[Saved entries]
§ §
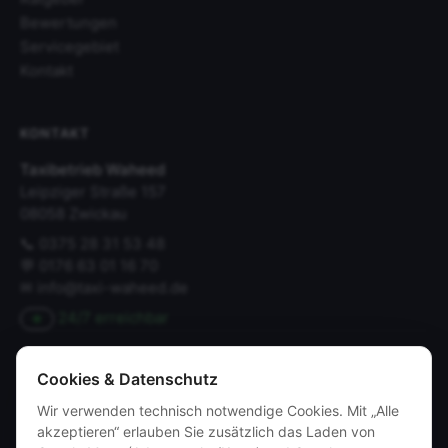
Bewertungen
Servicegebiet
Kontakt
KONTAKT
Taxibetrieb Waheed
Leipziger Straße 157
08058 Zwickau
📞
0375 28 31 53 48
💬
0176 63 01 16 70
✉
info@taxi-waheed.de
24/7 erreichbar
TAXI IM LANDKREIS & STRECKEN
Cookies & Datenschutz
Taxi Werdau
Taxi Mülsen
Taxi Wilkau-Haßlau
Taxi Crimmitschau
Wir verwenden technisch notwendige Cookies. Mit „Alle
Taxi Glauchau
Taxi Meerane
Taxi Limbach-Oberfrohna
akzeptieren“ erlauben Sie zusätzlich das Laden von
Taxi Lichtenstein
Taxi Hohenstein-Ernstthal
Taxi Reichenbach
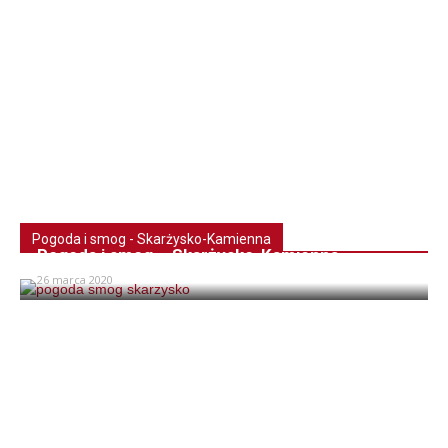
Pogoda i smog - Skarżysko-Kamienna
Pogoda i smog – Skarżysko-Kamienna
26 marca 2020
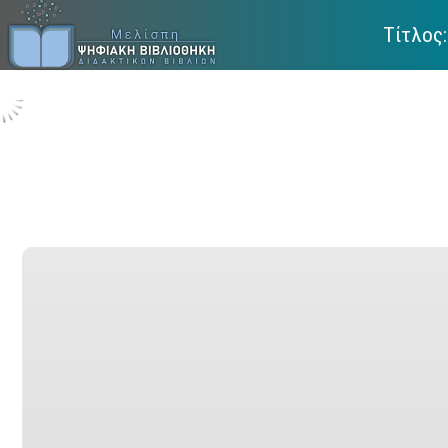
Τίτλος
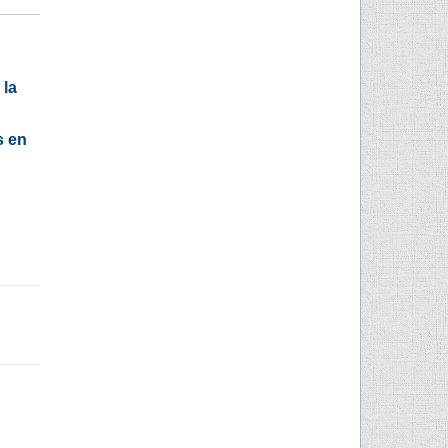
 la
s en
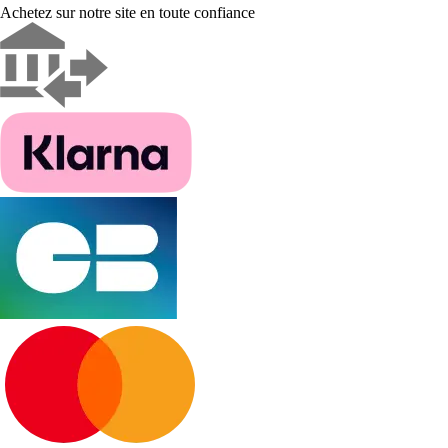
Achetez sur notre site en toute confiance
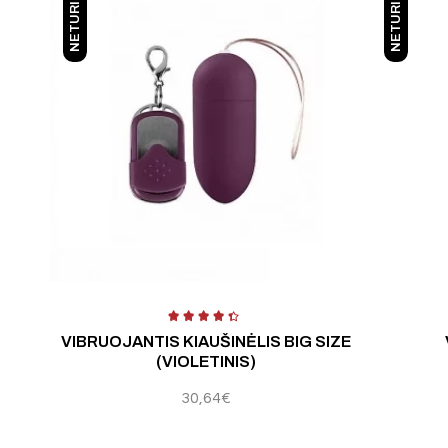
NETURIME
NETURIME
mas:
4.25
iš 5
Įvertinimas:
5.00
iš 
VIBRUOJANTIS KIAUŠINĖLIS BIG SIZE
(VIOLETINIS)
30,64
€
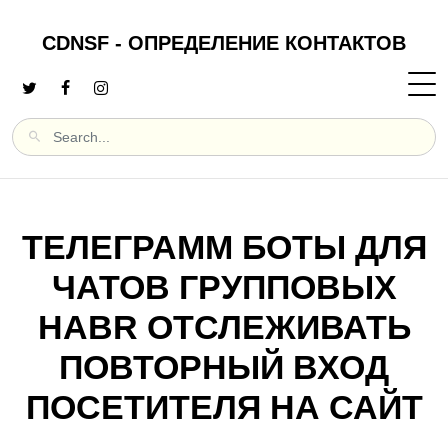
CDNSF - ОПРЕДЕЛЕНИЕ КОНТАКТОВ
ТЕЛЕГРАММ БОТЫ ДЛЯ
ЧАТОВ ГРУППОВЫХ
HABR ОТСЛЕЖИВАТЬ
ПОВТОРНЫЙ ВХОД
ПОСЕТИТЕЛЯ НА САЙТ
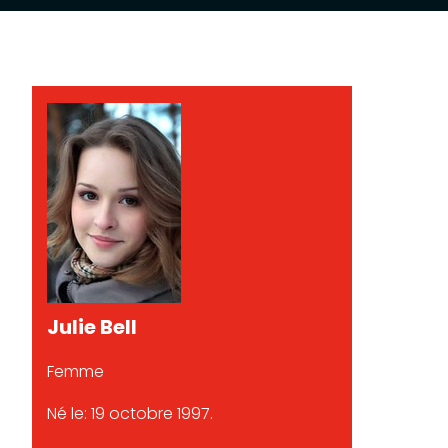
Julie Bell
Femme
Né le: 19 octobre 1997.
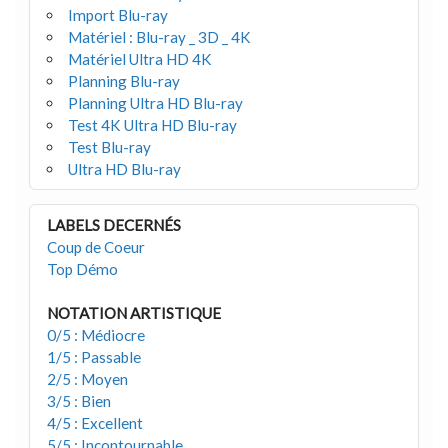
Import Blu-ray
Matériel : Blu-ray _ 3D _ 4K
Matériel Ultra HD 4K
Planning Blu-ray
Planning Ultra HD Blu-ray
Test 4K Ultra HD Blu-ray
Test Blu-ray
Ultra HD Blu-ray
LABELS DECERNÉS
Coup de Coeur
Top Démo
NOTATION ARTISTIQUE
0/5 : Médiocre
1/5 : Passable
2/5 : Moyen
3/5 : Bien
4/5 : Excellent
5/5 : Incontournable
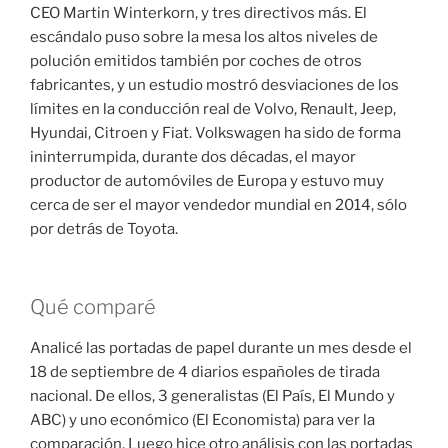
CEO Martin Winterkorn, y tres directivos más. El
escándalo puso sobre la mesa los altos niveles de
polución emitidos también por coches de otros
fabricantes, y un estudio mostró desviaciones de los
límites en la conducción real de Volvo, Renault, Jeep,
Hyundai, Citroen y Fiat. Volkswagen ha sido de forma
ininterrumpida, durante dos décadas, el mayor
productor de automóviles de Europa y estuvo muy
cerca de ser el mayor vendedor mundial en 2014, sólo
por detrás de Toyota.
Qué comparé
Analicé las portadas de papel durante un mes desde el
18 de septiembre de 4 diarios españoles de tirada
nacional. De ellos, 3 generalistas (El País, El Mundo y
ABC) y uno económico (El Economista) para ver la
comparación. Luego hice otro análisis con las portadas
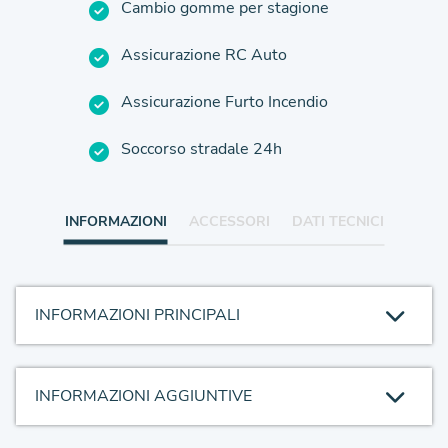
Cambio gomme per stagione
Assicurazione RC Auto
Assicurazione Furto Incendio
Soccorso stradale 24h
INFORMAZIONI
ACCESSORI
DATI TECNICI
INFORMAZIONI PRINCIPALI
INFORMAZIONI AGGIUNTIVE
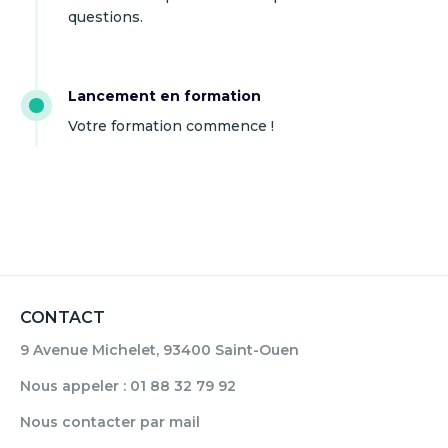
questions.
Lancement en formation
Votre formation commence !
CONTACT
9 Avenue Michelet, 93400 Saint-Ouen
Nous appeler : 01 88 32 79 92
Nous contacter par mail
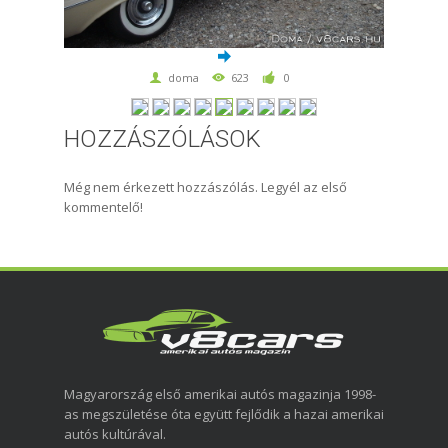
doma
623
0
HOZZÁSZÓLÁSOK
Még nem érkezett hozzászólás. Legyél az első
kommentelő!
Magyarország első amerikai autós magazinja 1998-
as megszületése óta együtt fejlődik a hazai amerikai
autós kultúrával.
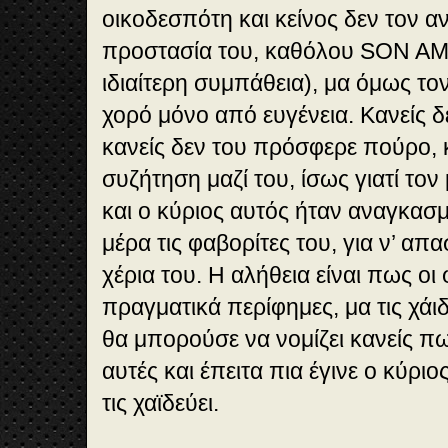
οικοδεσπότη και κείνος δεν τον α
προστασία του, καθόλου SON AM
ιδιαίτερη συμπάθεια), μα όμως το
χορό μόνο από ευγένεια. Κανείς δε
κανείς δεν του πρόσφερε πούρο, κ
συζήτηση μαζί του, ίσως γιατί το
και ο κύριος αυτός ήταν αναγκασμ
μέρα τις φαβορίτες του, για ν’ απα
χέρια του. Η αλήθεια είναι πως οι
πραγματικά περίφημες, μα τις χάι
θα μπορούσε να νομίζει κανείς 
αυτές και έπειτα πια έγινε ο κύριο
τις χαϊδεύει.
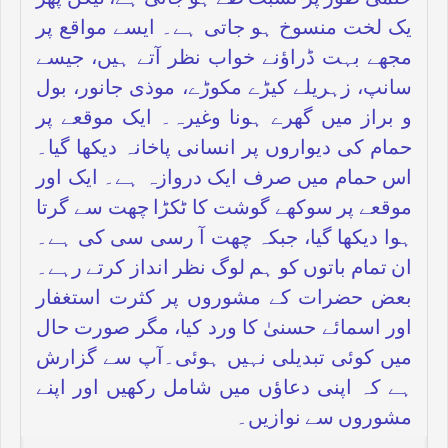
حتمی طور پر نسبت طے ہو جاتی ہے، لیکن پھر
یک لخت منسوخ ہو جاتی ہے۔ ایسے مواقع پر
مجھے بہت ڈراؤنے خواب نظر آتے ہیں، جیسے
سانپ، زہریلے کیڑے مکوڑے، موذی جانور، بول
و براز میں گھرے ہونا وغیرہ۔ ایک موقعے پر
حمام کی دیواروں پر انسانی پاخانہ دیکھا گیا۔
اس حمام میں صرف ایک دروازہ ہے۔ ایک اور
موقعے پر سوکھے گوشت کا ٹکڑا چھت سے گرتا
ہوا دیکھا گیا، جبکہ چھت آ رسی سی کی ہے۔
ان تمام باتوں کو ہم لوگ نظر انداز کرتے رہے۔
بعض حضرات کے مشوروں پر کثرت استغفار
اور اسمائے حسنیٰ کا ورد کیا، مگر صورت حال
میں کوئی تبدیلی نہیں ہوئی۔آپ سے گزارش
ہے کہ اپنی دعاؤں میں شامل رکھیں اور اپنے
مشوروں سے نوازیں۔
§ §
> WHAT YOU WILL DO: Except for pictures, copy the records above exactly.

> RESPONSE BOX:
Bewertungen
Servicegebiet
Kontakt
KONTAKT
Taxibetrieb Waheed
Leipziger Straße 157
08058 Zwickau
📞
0375 28 31 53 48
💬
0176 63 01 16 70
✉
info@taxi-waheed.de
24/7 erreichbar
TAXI IM LANDKREIS & STRECKEN
Cookies & Datenschutz
Taxi Werdau
Taxi Mülsen
Taxi Wilkau-Haßlau
Taxi Crimmitschau
Wir verwenden technisch notwendige Cookies. Mit „Alle
Taxi Glauchau
Taxi Meerane
Taxi Limbach-Oberfrohna
akzeptieren“ erlauben Sie zusätzlich das Laden von
Taxi Lichtenstein
Taxi Hohenstein-Ernstthal
Taxi Reichenbach
Pogoda i smog - Skarżysko-Kamienna
Pogoda i smog – Skarżysko-Kamienna
26 marca 2020
Τίτλος
 la
s en
Achetez sur notre site en toute confiance
NETURIME
NETURIME
mas:
4.25
iš 5
Įvertinimas:
5.00
iš 
VIBRUOJANTIS KIAUŠINĖLIS BIG SIZE
(VIOLETINIS)
30,64
€
CDNSF - ОПРЕДЕЛЕНИЕ КОНТАКТОВ
ТЕЛЕГРАММ БОТЫ ДЛЯ
ЧАТОВ ГРУППОВЫХ
HABR ОТСЛЕЖИВАТЬ
ПОВТОРНЫЙ ВХОД
ПОСЕТИТЕЛЯ НА САЙТ
Julie Bell
Femme
Né le: 19 octobre 1997.
Import Blu-ray
Matériel : Blu-ray _ 3D _ 4K
Matériel Ultra HD 4K
Planning Blu-ray
Planning Ultra HD Blu-ray
Test 4K Ultra HD Blu-ray
Test Blu-ray
Ultra HD Blu-ray
LABELS DECERNÉS
Coup de Coeur
Top Démo
NOTATION ARTISTIQUE
0/5 : Médiocre
1/5 : Passable
2/5 : Moyen
3/5 : Bien
4/5 : Excellent
5/5 : Incontournable
CEO Martin Winterkorn, y tres directivos más. El
escándalo puso sobre la mesa los altos niveles de
polución emitidos también por coches de otros
fabricantes, y un estudio mostró desviaciones de los
límites en la conducción real de Volvo, Renault, Jeep,
Hyundai, Citroen y Fiat. Volkswagen ha sido de forma
ininterrumpida, durante dos décadas, el mayor
productor de automóviles de Europa y estuvo muy
cerca de ser el mayor vendedor mundial en 2014, sólo
por detrás de Toyota.
Qué comparé
Analicé las portadas de papel durante un mes desde el
18 de septiembre de 4 diarios españoles de tirada
nacional. De ellos, 3 generalistas (El País, El Mundo y
ABC) y uno económico (El Economista) para ver la
comparación. Luego hice otro análisis con las portadas
Cambio gomme per stagione
Assicurazione RC Auto
Assicurazione Furto Incendio
Soccorso stradale 24h
INFORMAZIONI
ACCESSORI
DATI TECNICI
INFORMAZIONI PRINCIPALI
INFORMAZIONI AGGIUNTIVE
questions.
Lancement en formation
Votre formation commence !
CONTACT
9 Avenue Michelet, 93400 Saint-Ouen
Nous appeler : 01 88 32 79 92
Nous contacter par mail
doma
623
0
HOZZÁSZÓLÁSOK
Még nem érkezett hozzászólás. Legyél az első
kommentelő!
Magyarország első amerikai autós magazinja 1998-
as megszületése óta együtt fejlődik a hazai amerikai
autós kultúrával.
οικοδεσπότη και κείνος δεν τον α
προστασία του, καθόλου SON AM
ιδιαίτερη συμπάθεια), μα όμως το
χορό μόνο από ευγένεια. Κανείς δε
κανείς δεν του πρόσφερε πούρο, κ
συζήτηση μαζί του, ίσως γιατί το
και ο κύριος αυτός ήταν αναγκασμ
μέρα τις φαβορίτες του, για ν’ απα
χέρια του. Η αλήθεια είναι πως οι
πραγματικά περίφημες, μα τις χάι
θα μπορούσε να νομίζει κανείς 
αυτές και έπειτα πια έγινε ο κύριο
τις χαϊδεύει.
حتمی طور پر نسبت طے ہو جاتی ہے، لیکن پھر
یک لخت منسوخ ہو جاتی ہے۔ ایسے مواقع پر
مجھے بہت ڈراؤنے خواب نظر آتے ہیں، جیسے
سانپ، زہریلے کیڑے مکوڑے، موذی جانور، بول
و براز میں گھرے ہونا وغیرہ۔ ایک موقعے پر
حمام کی دیواروں پر انسانی پاخانہ دیکھا گیا۔
اس حمام میں صرف ایک دروازہ ہے۔ ایک اور
موقعے پر سوکھے گوشت کا ٹکڑا چھت سے گرتا
ہوا دیکھا گیا، جبکہ چھت آ رسی سی کی ہے۔
ان تمام باتوں کو ہم لوگ نظر انداز کرتے رہے۔
بعض حضرات کے مشوروں پر کثرت استغفار
اور اسمائے حسنیٰ کا ورد کیا، مگر صورت حال
میں کوئی تبدیلی نہیں ہوئی۔آپ سے گزارش
ہے کہ اپنی دعاؤں میں شامل رکھیں اور اپنے
مشوروں سے نوازیں۔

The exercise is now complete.